TASK INSTRUCTIONS> Once you find the line containing "Mask: left lung", set down exactly that line and every one after it through the end of the listing below, with both ends included and any pictures omitted.

MATERIAL SUPPLIED>

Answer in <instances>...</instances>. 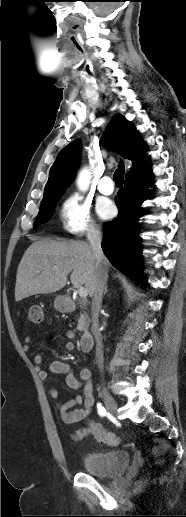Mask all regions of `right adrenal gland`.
Wrapping results in <instances>:
<instances>
[{"label": "right adrenal gland", "instance_id": "2a0ac1e0", "mask_svg": "<svg viewBox=\"0 0 186 517\" xmlns=\"http://www.w3.org/2000/svg\"><path fill=\"white\" fill-rule=\"evenodd\" d=\"M107 291H108V290H107V285H106V286H105L104 294H106V293H107Z\"/></svg>", "mask_w": 186, "mask_h": 517}]
</instances>
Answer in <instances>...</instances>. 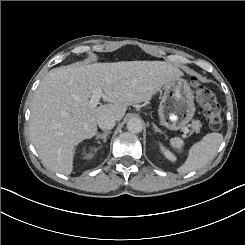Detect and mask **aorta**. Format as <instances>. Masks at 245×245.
<instances>
[{
  "label": "aorta",
  "mask_w": 245,
  "mask_h": 245,
  "mask_svg": "<svg viewBox=\"0 0 245 245\" xmlns=\"http://www.w3.org/2000/svg\"><path fill=\"white\" fill-rule=\"evenodd\" d=\"M127 129L132 133H140L143 129V122L137 117H132L127 122Z\"/></svg>",
  "instance_id": "1"
}]
</instances>
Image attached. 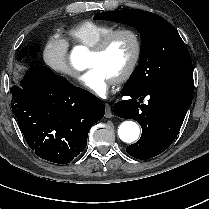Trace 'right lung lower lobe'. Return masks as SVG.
I'll list each match as a JSON object with an SVG mask.
<instances>
[{"instance_id":"right-lung-lower-lobe-1","label":"right lung lower lobe","mask_w":209,"mask_h":209,"mask_svg":"<svg viewBox=\"0 0 209 209\" xmlns=\"http://www.w3.org/2000/svg\"><path fill=\"white\" fill-rule=\"evenodd\" d=\"M11 94L12 112L29 147L57 164L71 162L86 148L90 128L105 113L99 98L41 65L31 67Z\"/></svg>"}]
</instances>
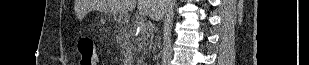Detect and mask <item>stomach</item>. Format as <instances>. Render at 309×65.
Returning a JSON list of instances; mask_svg holds the SVG:
<instances>
[{"instance_id": "obj_1", "label": "stomach", "mask_w": 309, "mask_h": 65, "mask_svg": "<svg viewBox=\"0 0 309 65\" xmlns=\"http://www.w3.org/2000/svg\"><path fill=\"white\" fill-rule=\"evenodd\" d=\"M114 19L119 24H126L128 22V16L126 14H114Z\"/></svg>"}]
</instances>
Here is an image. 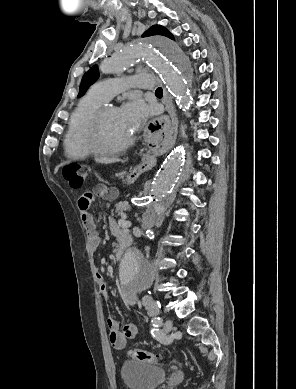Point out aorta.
Returning a JSON list of instances; mask_svg holds the SVG:
<instances>
[{"label":"aorta","instance_id":"aorta-1","mask_svg":"<svg viewBox=\"0 0 296 389\" xmlns=\"http://www.w3.org/2000/svg\"><path fill=\"white\" fill-rule=\"evenodd\" d=\"M135 62L153 66L160 74L169 92L176 97L177 105L187 110L192 104L189 92L192 76L190 64L182 50L166 38H149L128 44L115 51L101 65L105 74H122ZM185 163V151L178 147L171 152L153 180L147 197L145 227L152 228L171 204L175 188L181 184L179 177ZM155 270L137 248L126 251L120 263V280L124 288L139 292L151 287Z\"/></svg>","mask_w":296,"mask_h":389}]
</instances>
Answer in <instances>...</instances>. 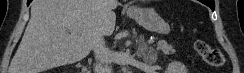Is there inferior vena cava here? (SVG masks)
Wrapping results in <instances>:
<instances>
[{
    "instance_id": "inferior-vena-cava-1",
    "label": "inferior vena cava",
    "mask_w": 244,
    "mask_h": 73,
    "mask_svg": "<svg viewBox=\"0 0 244 73\" xmlns=\"http://www.w3.org/2000/svg\"><path fill=\"white\" fill-rule=\"evenodd\" d=\"M94 55L97 61L105 64V69L111 64V51L106 47L104 38L101 37L94 47Z\"/></svg>"
}]
</instances>
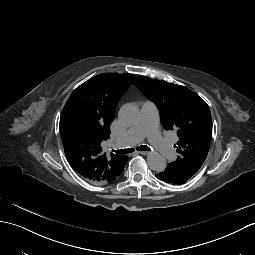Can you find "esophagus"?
Listing matches in <instances>:
<instances>
[{
  "mask_svg": "<svg viewBox=\"0 0 255 255\" xmlns=\"http://www.w3.org/2000/svg\"><path fill=\"white\" fill-rule=\"evenodd\" d=\"M138 153H140L142 155H148L150 152H148V151H139Z\"/></svg>",
  "mask_w": 255,
  "mask_h": 255,
  "instance_id": "1",
  "label": "esophagus"
}]
</instances>
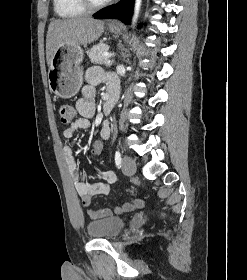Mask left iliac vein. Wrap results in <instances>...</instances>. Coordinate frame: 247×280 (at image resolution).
Here are the masks:
<instances>
[{"label": "left iliac vein", "instance_id": "4c4485c4", "mask_svg": "<svg viewBox=\"0 0 247 280\" xmlns=\"http://www.w3.org/2000/svg\"><path fill=\"white\" fill-rule=\"evenodd\" d=\"M122 171L124 174L131 176L134 175L136 172V164L135 161L129 157L124 156L122 159Z\"/></svg>", "mask_w": 247, "mask_h": 280}]
</instances>
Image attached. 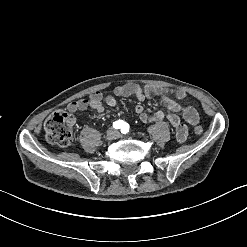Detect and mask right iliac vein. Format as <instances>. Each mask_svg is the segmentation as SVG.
<instances>
[{
  "mask_svg": "<svg viewBox=\"0 0 247 247\" xmlns=\"http://www.w3.org/2000/svg\"><path fill=\"white\" fill-rule=\"evenodd\" d=\"M116 136H117L116 131H115L114 129H109V130L107 131V134H106L105 137H106L107 140H111V139L116 138Z\"/></svg>",
  "mask_w": 247,
  "mask_h": 247,
  "instance_id": "1",
  "label": "right iliac vein"
}]
</instances>
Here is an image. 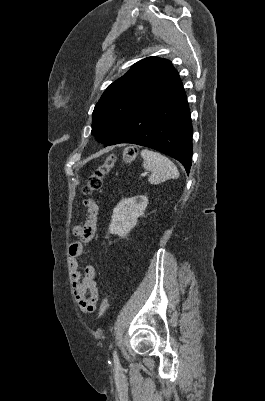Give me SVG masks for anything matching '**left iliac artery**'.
Returning a JSON list of instances; mask_svg holds the SVG:
<instances>
[{"instance_id":"left-iliac-artery-1","label":"left iliac artery","mask_w":265,"mask_h":401,"mask_svg":"<svg viewBox=\"0 0 265 401\" xmlns=\"http://www.w3.org/2000/svg\"><path fill=\"white\" fill-rule=\"evenodd\" d=\"M113 359H114L115 368L119 369L121 367V365H120L119 358H118L116 350H114V352H113Z\"/></svg>"}]
</instances>
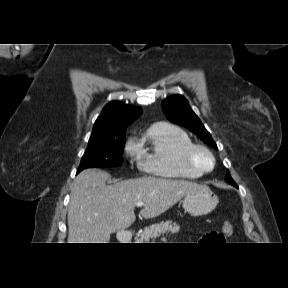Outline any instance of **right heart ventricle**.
<instances>
[{
    "instance_id": "1",
    "label": "right heart ventricle",
    "mask_w": 288,
    "mask_h": 288,
    "mask_svg": "<svg viewBox=\"0 0 288 288\" xmlns=\"http://www.w3.org/2000/svg\"><path fill=\"white\" fill-rule=\"evenodd\" d=\"M191 144L183 129L166 122L154 123L137 142L141 166L148 173L162 178L198 179L203 174L184 161V152Z\"/></svg>"
}]
</instances>
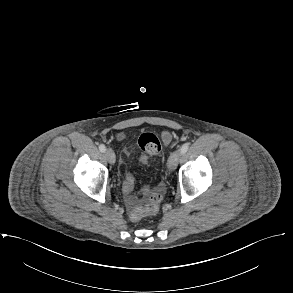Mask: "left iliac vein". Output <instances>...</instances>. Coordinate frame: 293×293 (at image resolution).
I'll use <instances>...</instances> for the list:
<instances>
[{
    "label": "left iliac vein",
    "mask_w": 293,
    "mask_h": 293,
    "mask_svg": "<svg viewBox=\"0 0 293 293\" xmlns=\"http://www.w3.org/2000/svg\"><path fill=\"white\" fill-rule=\"evenodd\" d=\"M180 157H181V152L179 150H176L171 153L167 162V167L170 171H173L177 167Z\"/></svg>",
    "instance_id": "left-iliac-vein-1"
}]
</instances>
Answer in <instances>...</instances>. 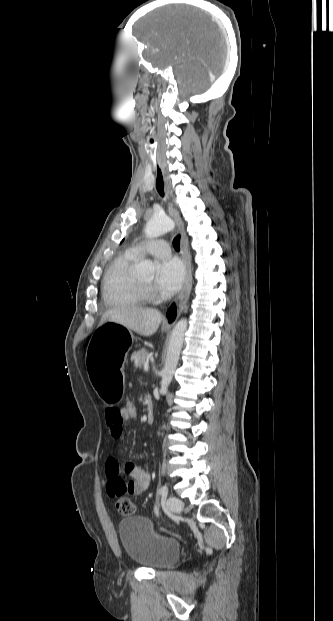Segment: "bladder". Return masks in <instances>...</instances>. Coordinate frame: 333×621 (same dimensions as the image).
Returning a JSON list of instances; mask_svg holds the SVG:
<instances>
[{
	"instance_id": "obj_1",
	"label": "bladder",
	"mask_w": 333,
	"mask_h": 621,
	"mask_svg": "<svg viewBox=\"0 0 333 621\" xmlns=\"http://www.w3.org/2000/svg\"><path fill=\"white\" fill-rule=\"evenodd\" d=\"M120 543L133 562L154 570L174 564L180 556L179 543L156 532L153 523L141 516L119 521Z\"/></svg>"
}]
</instances>
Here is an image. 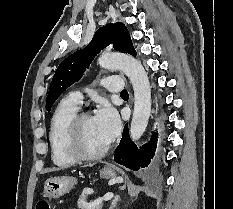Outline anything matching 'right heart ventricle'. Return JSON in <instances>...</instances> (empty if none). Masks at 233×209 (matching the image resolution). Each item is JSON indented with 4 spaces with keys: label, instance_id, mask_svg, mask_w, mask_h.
Listing matches in <instances>:
<instances>
[{
    "label": "right heart ventricle",
    "instance_id": "e07e8e85",
    "mask_svg": "<svg viewBox=\"0 0 233 209\" xmlns=\"http://www.w3.org/2000/svg\"><path fill=\"white\" fill-rule=\"evenodd\" d=\"M77 114V106L63 100L55 109L49 129V144L53 163L58 167H69L77 160L66 150L65 134L71 119Z\"/></svg>",
    "mask_w": 233,
    "mask_h": 209
}]
</instances>
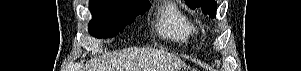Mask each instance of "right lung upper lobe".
<instances>
[{
    "label": "right lung upper lobe",
    "instance_id": "right-lung-upper-lobe-1",
    "mask_svg": "<svg viewBox=\"0 0 301 71\" xmlns=\"http://www.w3.org/2000/svg\"><path fill=\"white\" fill-rule=\"evenodd\" d=\"M127 1H136V2H149V0H127Z\"/></svg>",
    "mask_w": 301,
    "mask_h": 71
}]
</instances>
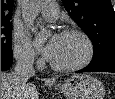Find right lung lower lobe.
<instances>
[{
    "mask_svg": "<svg viewBox=\"0 0 115 99\" xmlns=\"http://www.w3.org/2000/svg\"><path fill=\"white\" fill-rule=\"evenodd\" d=\"M13 63V58H1V71L8 70Z\"/></svg>",
    "mask_w": 115,
    "mask_h": 99,
    "instance_id": "obj_1",
    "label": "right lung lower lobe"
}]
</instances>
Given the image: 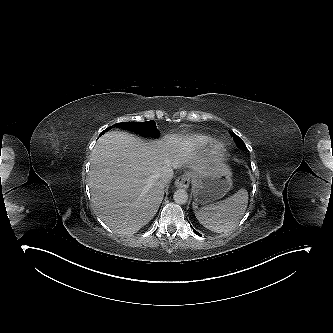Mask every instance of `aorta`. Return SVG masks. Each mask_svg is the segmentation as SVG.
Returning <instances> with one entry per match:
<instances>
[{"label":"aorta","mask_w":333,"mask_h":333,"mask_svg":"<svg viewBox=\"0 0 333 333\" xmlns=\"http://www.w3.org/2000/svg\"><path fill=\"white\" fill-rule=\"evenodd\" d=\"M173 199L177 204H185L188 201V193L184 189H178L175 191Z\"/></svg>","instance_id":"762f6f07"}]
</instances>
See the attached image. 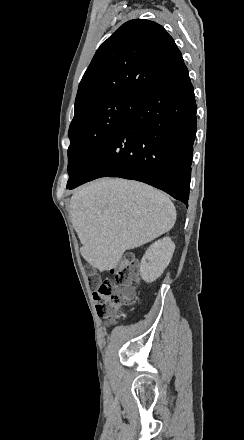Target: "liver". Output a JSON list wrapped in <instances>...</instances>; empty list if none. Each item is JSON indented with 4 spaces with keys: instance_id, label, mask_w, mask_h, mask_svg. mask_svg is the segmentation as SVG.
Here are the masks:
<instances>
[{
    "instance_id": "1",
    "label": "liver",
    "mask_w": 244,
    "mask_h": 440,
    "mask_svg": "<svg viewBox=\"0 0 244 440\" xmlns=\"http://www.w3.org/2000/svg\"><path fill=\"white\" fill-rule=\"evenodd\" d=\"M70 216L84 260L102 272L116 268L125 250L152 242L176 222L167 194L121 178H100L78 188Z\"/></svg>"
}]
</instances>
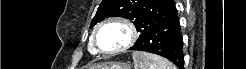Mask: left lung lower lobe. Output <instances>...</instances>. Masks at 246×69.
<instances>
[{
	"mask_svg": "<svg viewBox=\"0 0 246 69\" xmlns=\"http://www.w3.org/2000/svg\"><path fill=\"white\" fill-rule=\"evenodd\" d=\"M183 40L177 11L168 19L146 29L129 50L161 55L183 69Z\"/></svg>",
	"mask_w": 246,
	"mask_h": 69,
	"instance_id": "1",
	"label": "left lung lower lobe"
}]
</instances>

ANSWER TO THIS PROBLEM>
Mask: left lung lower lobe. Output <instances>...</instances>. Masks at 246×69.
<instances>
[{
	"mask_svg": "<svg viewBox=\"0 0 246 69\" xmlns=\"http://www.w3.org/2000/svg\"><path fill=\"white\" fill-rule=\"evenodd\" d=\"M183 40L177 11L168 19L146 29L129 50L161 55L183 69Z\"/></svg>",
	"mask_w": 246,
	"mask_h": 69,
	"instance_id": "1",
	"label": "left lung lower lobe"
}]
</instances>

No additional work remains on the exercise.